*Try it*. Will you write out, word for word, every line from the one with "почивка за двама със своя любовник" to the final line of the data below, with the pictures left out?

*Source material*.
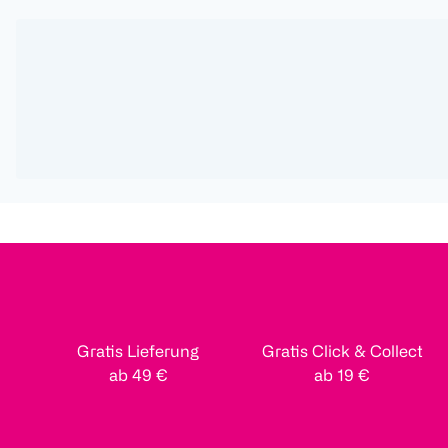
Gratis Lieferung
Gratis Click & Collect
ab 49 €
ab 19 €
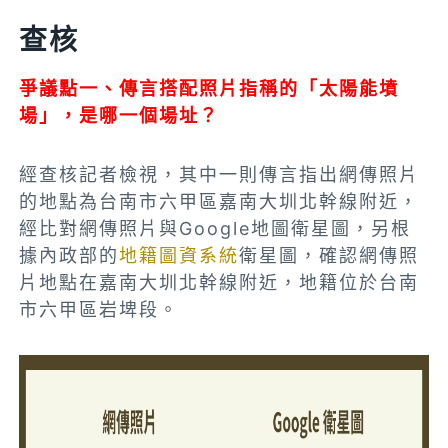
查核
爭議點一
、傳言搭配照片指稱的「太陽能墳
場」，是哪一個場址？
經查核記者檢視，其中一則
傳言
指出網傳照片
的地點為台南市六甲區嘉南大圳北幹線附近，
經比對網傳照片與Google地圖衛星圖，另根
據內政部的
地籍圖資系統
衛星圖，確認網傳照
片地點在嘉南大圳北幹線附近，
地籍
位於台南
市六甲區岩埤段。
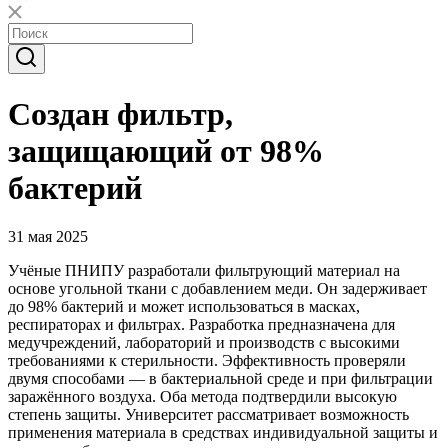
Создан фильтр,
защищающий от 98%
бактерий
31 мая 2025
Учёные ПНИПУ разработали фильтрующий материал на
основе угольной ткани с добавлением меди. Он задерживает
до 98% бактерий и может использоваться в масках,
респираторах и фильтрах. Разработка предназначена для
медучреждений, лабораторий и производств с высокими
требованиями к стерильности. Эффективность проверяли
двумя способами — в бактериальной среде и при фильтрации
заражённого воздуха. Оба метода подтвердили высокую
степень защиты. Университет рассматривает возможность
применения материала в средствах индивидуальной защиты и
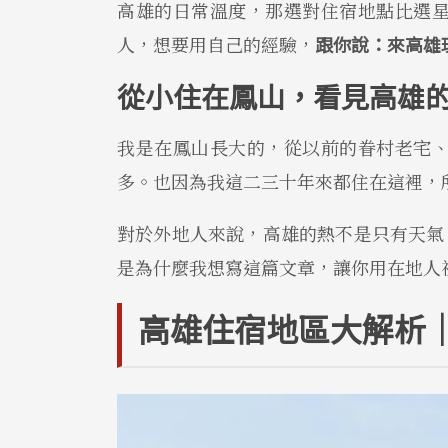
高雄的日常溫度，那選對住宿地點比選
人，想要用自己的經驗，
跟你說：來高雄
從小住在鳳山，看見高雄
我是在鳳山長大的，從以前的眷村老宅
多。也因為我這二三十年來都住在這裡，
對於外地人來說，高雄的熱不是只有天氣
是為什麼我想寫這篇文章，讓你用在地人
高雄住宿地區大解析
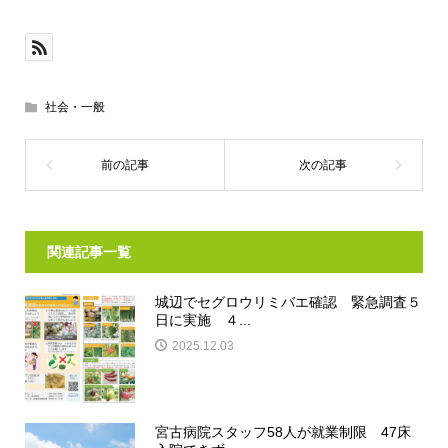
社会・一般
関連記事一覧
城辺でセグロウリミバエ確認 緊急調査５
日に実施 ４...
2025.12.03
宮古病院スタッフ58人が就業制限 47床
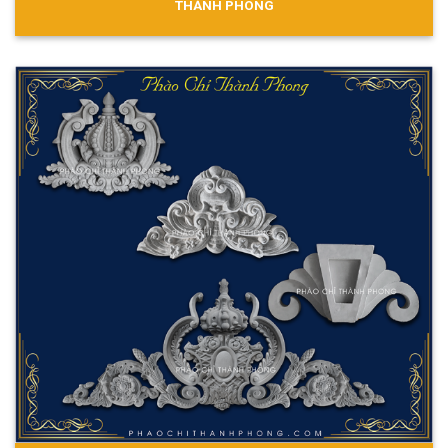
THÀNH PHONG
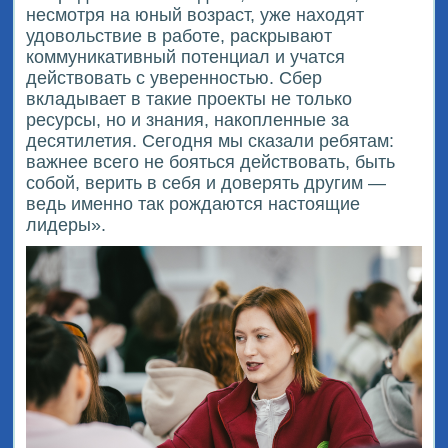
несмотря на юный возраст, уже находят
удовольствие в работе, раскрывают
коммуникативный потенциал и учатся
действовать с уверенностью. Сбер
вкладывает в такие проекты не только
ресурсы, но и знания, накопленные за
десятилетия. Сегодня мы сказали ребятам:
важнее всего не бояться действовать, быть
собой, верить в себя и доверять другим —
ведь именно так рождаются настоящие
лидеры».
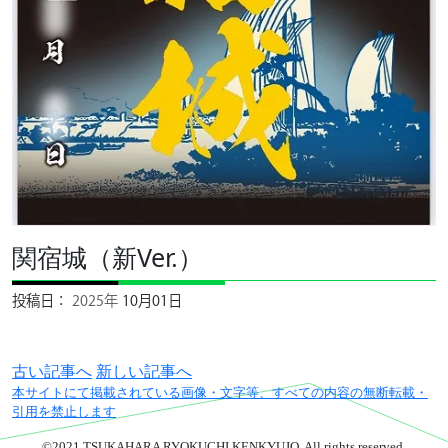
御城印販売
Spot Tour デジタルスタンプラ
リー
千葉県の御城印
お知らせ
関宿城（新Ver.）
投稿日：
2025年
10月01日
古い記事へ
新しい記事へ
本サイトにて掲載されている画像・文字等、すべての内容の無断転載・
引用を禁止します
©2021 TSUKAHARA RYOKUCHI KENKYUJO. All rights reserved.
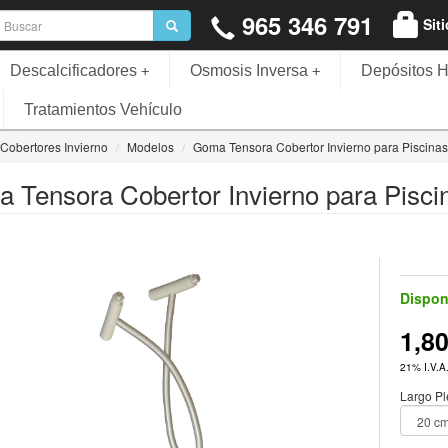
965 346 791
Sit
Descalcificadores
Osmosis Inversa
Depósitos H
+
+
Tratamientos Vehículo
Cobertores Invierno
Modelos
Goma Tensora Cobertor Invierno para Piscinas
 Tensora Cobertor Invierno para Pisci
Dispon
1,8
21% I.V.A.
Largo P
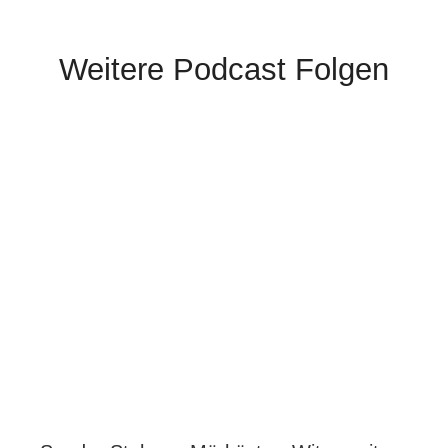
Weitere Podcast Folgen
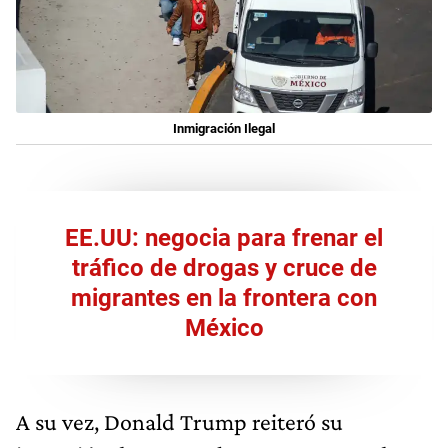
Inmigración Ilegal
EE.UU: negocia para frenar el
tráfico de drogas y cruce de
migrantes en la frontera con
México
A su vez, Donald Trump reiteró su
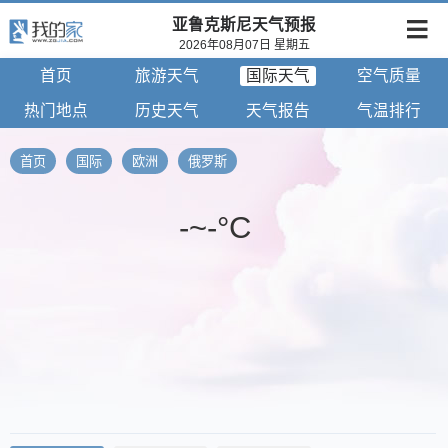
亚鲁克斯尼天气预报
2026年08月07日 星期五
首页
旅游天气
国际天气
空气质量
热门地点
历史天气
天气报告
气温排行
首页
国际
欧洲
俄罗斯
-~-°C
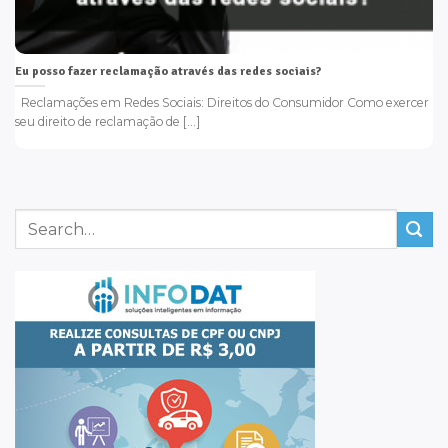
Eu posso fazer reclamação através das redes sociais?
Reclamações em Redes Sociais: Direitos do Consumidor Como exercer
seu direito de reclamação de [...]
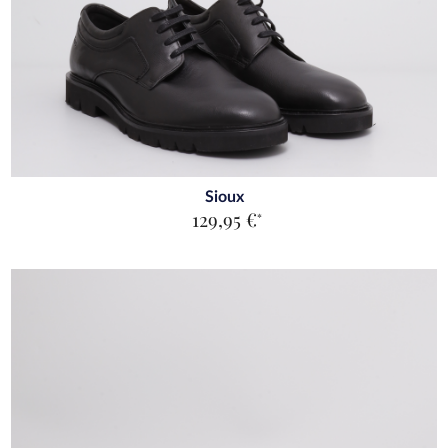
Sioux
129,95 €
*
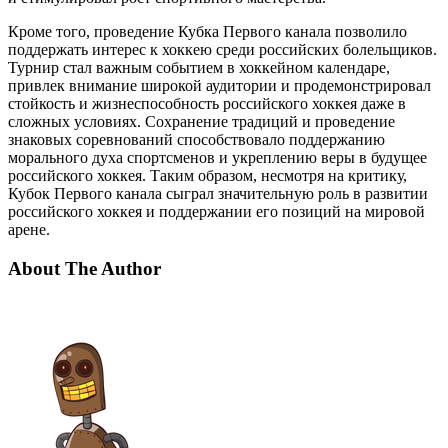
Кроме того, проведение Кубка Первого канала позволило
поддержать интерес к хоккею среди российских болельщиков.
Турнир стал важным событием в хоккейном календаре,
привлек внимание широкой аудитории и продемонстрировал
стойкость и жизнеспособность российского хоккея даже в
сложных условиях. Сохранение традиций и проведение
знаковых соревнований способствовало поддержанию
морального духа спортсменов и укреплению веры в будущее
российского хоккея. Таким образом, несмотря на критику,
Кубок Первого канала сыграл значительную роль в развитии
российского хоккея и поддержании его позиций на мировой
арене.
About The Author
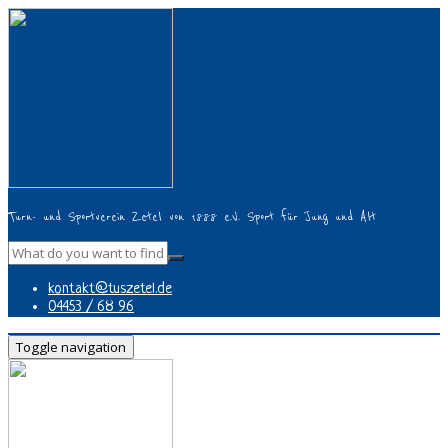
Turn- und Sportverein Zetel von 1888 e.V. Sport für Jung und Alt
kontakt@tuszetel.de
04453 / 68 96
Toggle navigation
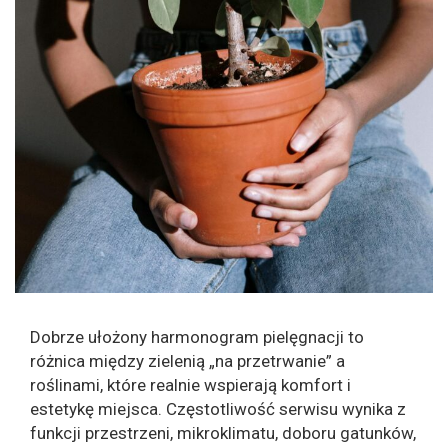
Dobrze ułożony harmonogram pielęgnacji to
różnica między zielenią „na przetrwanie” a
roślinami, które realnie wspierają komfort i
estetykę miejsca. Częstotliwość serwisu wynika z
funkcji przestrzeni, mikroklimatu, doboru gatunków,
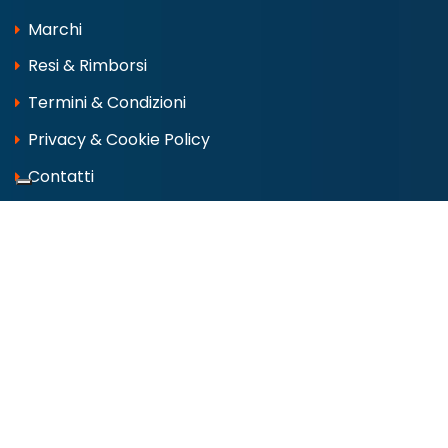
Marchi
Resi & Rimborsi
Termini & Condizioni
Privacy & Cookie Policy
Contatti
CONTATTI & SOCIAL
Via Lago di Como, 2 00013 FONTE NUOVA
Tel:
06 9050123
info@marinipro.it
whatsapp 388 6245127
dove siamo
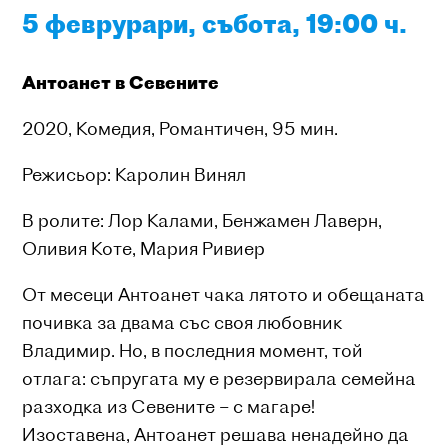
5 феврурари, събота, 19:00 ч.
Антоанет в Севените
2020, Комедия, Романтичен, 95 мин.
Режисьор: Каролин Винял
В ролите: Лор Калами, Бенжамен Лаверн,
Оливия Коте, Мария Ривиер
От месеци Антоанет чака лятото и обещаната
почивка за двама със своя любовник
Владимир. Но, в последния момент, той
отлага: съпругата му е резервирала семейна
разходка из Севените – с магаре!
Изоставена, Антоанет решава ненадейно да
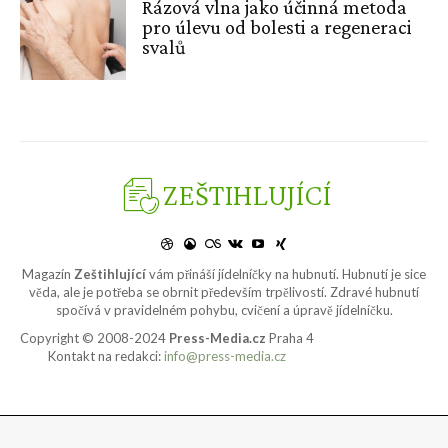
Rázová vlna jako účinná metoda
pro úlevu od bolesti a regeneraci
svalů
ZEŠTIHLUJÍCÍ
Magazín
Zeštihlující
vám přináší jídelníčky na hubnutí. Hubnutí je sice
věda, ale je potřeba se obrnit především trpělivostí. Zdravé hubnutí
spočívá v pravidelném pohybu, cvičení a úpravě jídelníčku.
Copyright © 2008-2024
Press-Media.cz
Praha 4
Kontakt na redakci:
info@press-media.cz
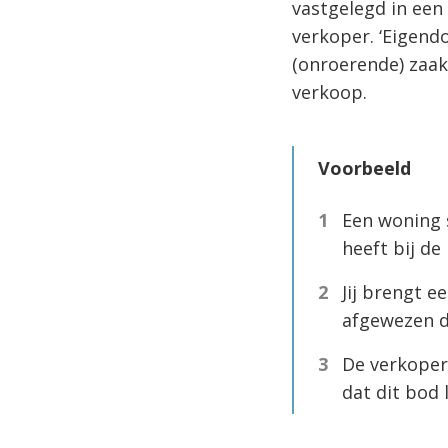
vastgelegd in een
verkoper. ‘Eigend
(onroerende) zaak
verkoop.
Voorbeeld
Een woning 
heeft bij de
Jij brengt e
afgewezen d
De verkoper
dat dit bod l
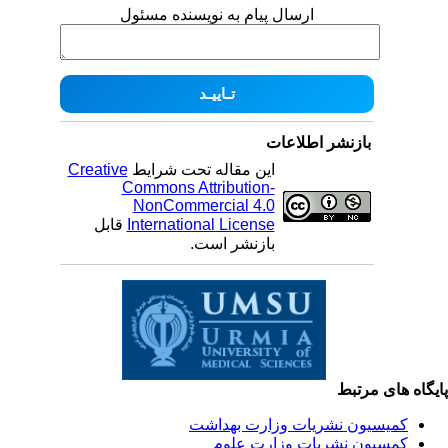
ارسال پیام به نویسنده مسئول
بازنشر اطلاعات
این مقاله تحت شرایط
Creative
Commons Attribution-
NonCommercial 4.0
International License
قابل
بازنشر است.
یگاه های مرتبط
کمیسیون نشریات وزارت بهداشت
کمسیون نشریات وزارت علوم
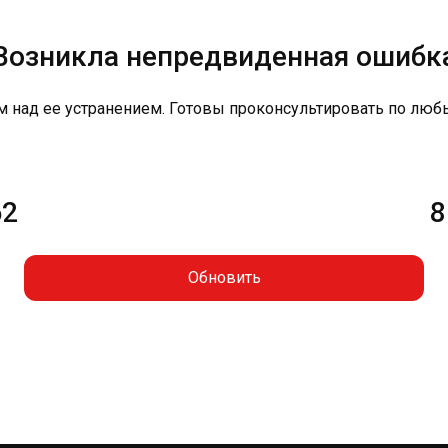
Возникла непредвиденная ошибк
м над ее устранением. Готовы проконсультировать по люб
62
8
Обновить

*Solution*.
почивка за двама със своя любовник
Владимир. Но, в последния момент, той
отлага: съпругата му е резервирала семейна
разходка из Севените – с магаре!
Изоставена, Антоанет решава ненадейно да
Rázová vlna jako účinná metoda
pro úlevu od bolesti a regeneraci
svalů
ZEŠTIHLUJÍCÍ
Magazín
Zeštihlující
vám přináší jídelníčky na hubnutí. Hubnutí je sice
věda, ale je potřeba se obrnit především trpělivostí. Zdravé hubnutí
spočívá v pravidelném pohybu, cvičení a úpravě jídelníčku.
Copyright © 2008-2024
Press-Media.cz
Praha 4
Kontakt na redakci:
info@press-media.cz
vastgelegd in een
verkoper. ‘Eigend
(onroerende) zaak
verkoop.
Voorbeeld
Een woning 
heeft bij de
Jij brengt e
afgewezen d
De verkoper
dat dit bod l
ارسال پیام به نویسنده مسئول
بازنشر اطلاعات
این مقاله تحت شرایط
Creative
Commons Attribution-
NonCommercial 4.0
International License
قابل
بازنشر است.
یگاه های مرتبط
کمیسیون نشریات وزارت بهداشت
کمسیون نشریات وزارت علوم
Возникла непредвиденная ошибк
м над ее устранением. Готовы проконсультировать по люб
62
8
Обновить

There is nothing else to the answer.